[[ RECORDS PROVIDED, beginning ]]

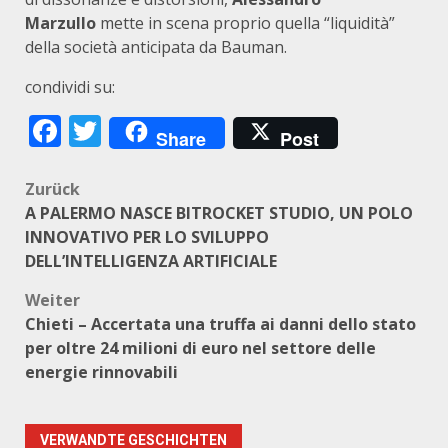
Marzullo
mette in scena proprio quella “liquidità”
della società anticipata da Bauman.
condividi su:
Facebook
Twitter
Share
Post
Beitragsnavigation
Zurück
A PALERMO NASCE BITROCKET STUDIO, UN POLO
INNOVATIVO PER LO SVILUPPO
DELL’INTELLIGENZA ARTIFICIALE
Weiter
Chieti – Accertata una truffa ai danni dello stato
per oltre 24 milioni di euro nel settore delle
energie rinnovabili
VERWANDTE GESCHICHTEN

[[ RECORDS PROVIDED, end ]]

▸ **TASK OBJECTIVE**: Each record must appear again exactly as written above, without its pictures.

▸ **ANSWER BOX**:
Marzullo
mette in scena proprio quella “liquidità”
della società anticipata da Bauman.
condividi su:
Facebook
Twitter
Share
Post
Beitragsnavigation
Zurück
A PALERMO NASCE BITROCKET STUDIO, UN POLO
INNOVATIVO PER LO SVILUPPO
DELL’INTELLIGENZA ARTIFICIALE
Weiter
Chieti – Accertata una truffa ai danni dello stato
per oltre 24 milioni di euro nel settore delle
energie rinnovabili
VERWANDTE GESCHICHTEN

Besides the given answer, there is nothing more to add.